Excerpted records:
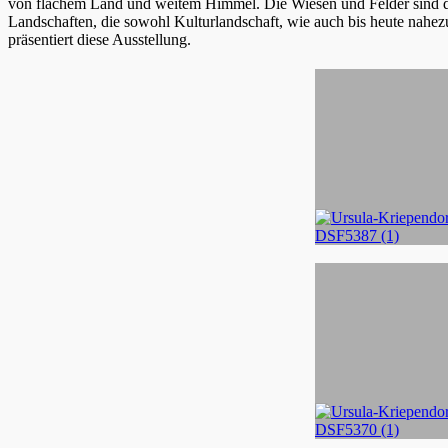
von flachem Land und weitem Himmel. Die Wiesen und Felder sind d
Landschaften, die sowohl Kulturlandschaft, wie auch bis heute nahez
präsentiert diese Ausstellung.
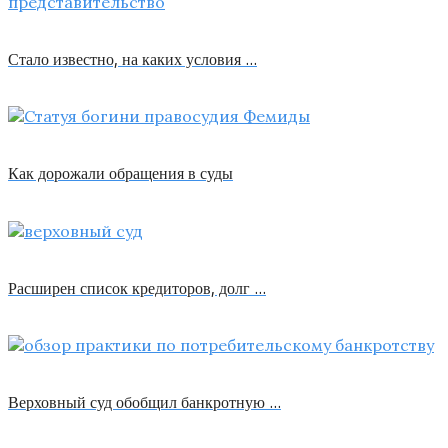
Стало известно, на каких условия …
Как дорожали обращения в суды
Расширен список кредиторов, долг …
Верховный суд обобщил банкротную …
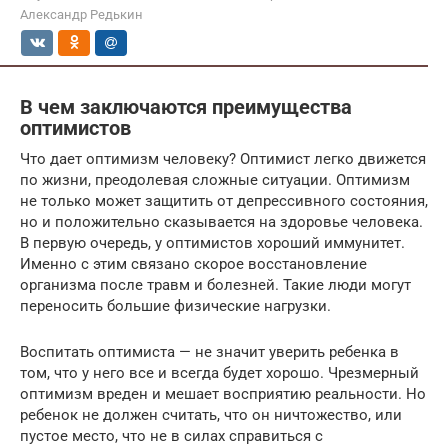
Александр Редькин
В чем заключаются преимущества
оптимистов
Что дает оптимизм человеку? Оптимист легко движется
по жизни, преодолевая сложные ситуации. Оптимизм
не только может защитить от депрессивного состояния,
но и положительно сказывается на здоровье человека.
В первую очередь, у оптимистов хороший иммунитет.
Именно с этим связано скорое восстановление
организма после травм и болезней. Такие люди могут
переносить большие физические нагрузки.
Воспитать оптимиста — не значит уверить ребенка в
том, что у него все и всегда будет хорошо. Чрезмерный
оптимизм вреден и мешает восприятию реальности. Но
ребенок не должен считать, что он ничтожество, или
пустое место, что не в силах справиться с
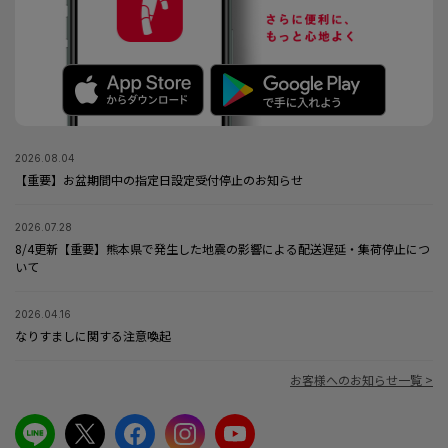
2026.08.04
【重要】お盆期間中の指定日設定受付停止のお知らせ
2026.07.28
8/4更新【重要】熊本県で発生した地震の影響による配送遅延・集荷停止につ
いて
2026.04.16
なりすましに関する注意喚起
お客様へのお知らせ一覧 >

Your instructions:
Here the job is to repeat the entries verbatim while leaving all pictures out.

Task response:
von flachem Land und weitem Himmel. Die Wiesen und Felder sind d
Landschaften, die sowohl Kulturlandschaft, wie auch bis heute nahez
präsentiert diese Ausstellung.
Стало известно, на каких условия …
Как дорожали обращения в суды
Расширен список кредиторов, долг …
Верховный суд обобщил банкротную …
Александр Редькин
В чем заключаются преимущества
оптимистов
Что дает оптимизм человеку? Оптимист легко движется
по жизни, преодолевая сложные ситуации. Оптимизм
не только может защитить от депрессивного состояния,
но и положительно сказывается на здоровье человека.
В первую очередь, у оптимистов хороший иммунитет.
Именно с этим связано скорое восстановление
организма после травм и болезней. Такие люди могут
переносить большие физические нагрузки.
Воспитать оптимиста — не значит уверить ребенка в
том, что у него все и всегда будет хорошо. Чрезмерный
оптимизм вреден и мешает восприятию реальности. Но
ребенок не должен считать, что он ничтожество, или
пустое место, что не в силах справиться с
2026.08.04
【重要】お盆期間中の指定日設定受付停止のお知らせ
2026.07.28
8/4更新【重要】熊本県で発生した地震の影響による配送遅延・集荷停止につ
いて
2026.04.16
なりすましに関する注意喚起
お客様へのお知らせ一覧 >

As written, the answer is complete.